10. Section 3(f)(vi) of Act No. 68 of 1984 defines the expression 'public purpose' as under:

the expression "public purpose" includes.--
(i) to (v) x x x x x x
(vi) The provision of land for carrying out any educational, housing, health or slum clearance scheme sponsored by Government or by any authority established by Government for carrying out any such scheme, or, with the prior approval of the appropriate Government, by a local authority, or a society registered under the Societies Registration Act, 1860 (21 of 1860), or under any corresponding law for the time being in force in a State, or a Co-operative Society within the meaning of any law relating to Co-operative Societies for the time being in force in any State;
(vii) and (viii) x x x x x x, but does not include acquisition of land for companies.

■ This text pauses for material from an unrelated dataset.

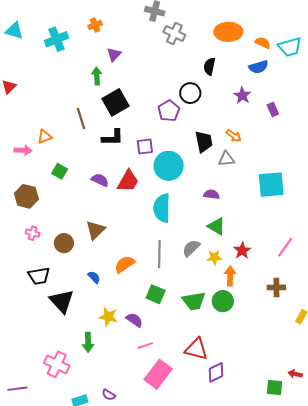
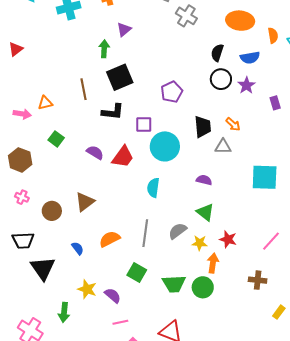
orange semicircle: (263, 43) -> (273, 35), turned 49
blue semicircle: (258, 67) -> (250, 58), moved
black circle: (190, 93) -> (221, 79), moved
cyan semicircle: (162, 208) -> (153, 188), size x0.7
red star: (242, 251) -> (228, 239), turned -30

11. Section 4 of the Act provides for publication of preliminary notification and the powers of officers thereupon. Sub-section (1) of Section 4 states that whenever it appears to the appropriate Government that the land in any locality is needed or is likely to be needed for any public purpose or for a company, a notification to that effect shall be published in the Official Gazette and in two daily newspapers circulating in that locality of which at least one shall be in the regional language and the Collector shall cause public notice of the substance of such notification to be given at convenient places in the said locality. Section 5-A of the Act deals with 'hearing of objections' and Section 6 provides for 'issuing a declaration'. The 2nd proviso to Sub-section (1) of Section 6 states that no such declaration shall be made unless the compensation to be awarded for such property is to be paid by a Company, or wholly or partly out of public revenues or some fund controlled or managed by a local authority.

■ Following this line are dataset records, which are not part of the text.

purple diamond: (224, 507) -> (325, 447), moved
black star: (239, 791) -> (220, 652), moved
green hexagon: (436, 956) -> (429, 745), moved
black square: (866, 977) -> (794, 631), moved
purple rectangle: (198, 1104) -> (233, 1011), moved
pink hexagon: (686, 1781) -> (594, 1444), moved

12. In H.M.T. House Building Co-operative Society's case, the Apex Court has held that lands can be acquired for Housing Co-operative Society by the appropriate Government treating the same as acquisition for public purpose as provided in Section 3(f)(vi) of the Act. In that event there has to be a prior approval of such scheme by the appropriate Government. It has been held as follows.--

According to us, in Section 3(f)(vi), the expression "housing" has been used along with educational and health schemes. As such the Housing Scheme contemplated by Section 3(f)(vi) shall be such Housing Scheme which shall serve the maximum number of members of the Society. Such Housing Scheme should prove to be useful to the public. That is why the Parliament while introducing a new definition of "public purpose" said that any Scheme submitted by any Co-operative Society relating to housing, must receive prior approval of the appropriate Government and then only the acquisition of the land for such Scheme can be held to be for public purpose. If requirement of Section 3(f)(vi) is not strictly enforced, every Housing Co-operative Society shall approach the appropriate Government for acquisition by applying Section 3(f)(vi) instead of pursuing the acquisition under Part VII of the Act which has become more rigorous and restrictive. In this background, it has to be held that the prior approval, required by Section 3(f)(vi), of the appropriate Government is not just a formality, it is a condition precedent to the exercise of the power of acquisition by the appropriate Government for a Housing Scheme of a Co-operative Society.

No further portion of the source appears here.